İsrail, anlaşmayı zorlaştıran tutumlarını sürdürmeye devam ediyor. İsrail Savunma Bakanı Yisrael Katz, ülkesinin ‘Gazze Şeridi’nden asla çekilmeyeceğini’ söyledi. Şarku’l Avsat’ın Ynet internet sitesinden aktardığına göre Katz, yerleşimleri korumak amacıyla Gazze Şeridi içinde bir güvenlik kuşağı oluşturulacağını belirterek, Hamas’ın silah bırakması gerektiğini, aksi takdirde ‘İsrail’in bu görevi bizzat üstleneceğini’ ifade etti.

Öte yandan İsrail Başbakanı Binyamin Netanyahu, salı akşamı Refah’ta patlayıcı infilakı sonucu bir İsrail subayının yaralanmasından Hamas’ı sorumlu tutmaya çalıştı ve ekim ayında yürürlüğe giren ateşkes anlaşmasının ihlal edildiğini öne sürdü. Hamas ise patlamanın İsrail’in tamamen kontrolü altındaki bir bölgede meydana geldiğini, olayın ‘savaş kalıntılarından’ kaynaklanmış olabileceğini belirtti.

Netanyahu’nun Hamas’a yönelik suçlamaları, ABD’de Başkan Donald Trump ile yapması beklenen görüşmeden birkaç gün önce geldi. İsrail basınında yer alan haberlere göre Netanyahu, Trump’ı İsrail ile Hamas’ın kontrol alanları arasında kalıcı sınır olarak sarı hattın kabul edilmesine ikna etmeyi hedefliyor. Bu durumun, Gazze Şeridi’nin yüzde 58’inin İsrail tarafından işgal edilmesi anlamına geleceği ifade ediliyor.

Ukkaşe, İsrail’in Trump ile yapılacak görüşmenin ardından ikinci aşamaya geçilmesine karşı çıkmadığını açıklayabileceğini, ancak bunun teorik düzeyde kalacağını belirterek, uygulamada müzakere takvimini ve maddelerin hayata geçirilmesini uzatacağını, bu süreçte belirleyici unsurun ABD baskısı olacağını söyledi.
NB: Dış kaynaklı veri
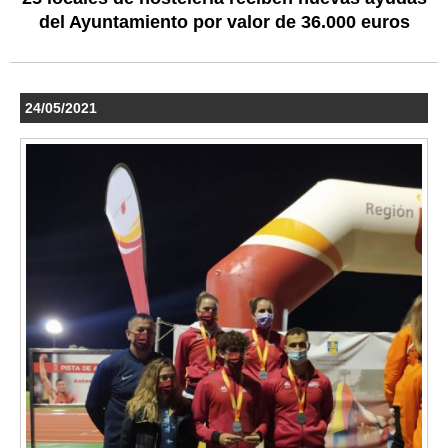
del Ayuntamiento por valor de 36.000 euros
24/05/2021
Mutava ise İsrail’in engelleyici tutumunu sürdüreceğini, Trump’ın da tüm sorunların tek seferde çözülemeyeceğinin farkında olduğunu dile getirdi. Mutava’ya göre, devam eden toplantılar engelleri aşamalı olarak çözmeyi amaçlıyor ve Trump, anlaşmanın çökmediğini göstermek için ikinci aşamanın gelecek ocak ayında başlatılmasını istiyor.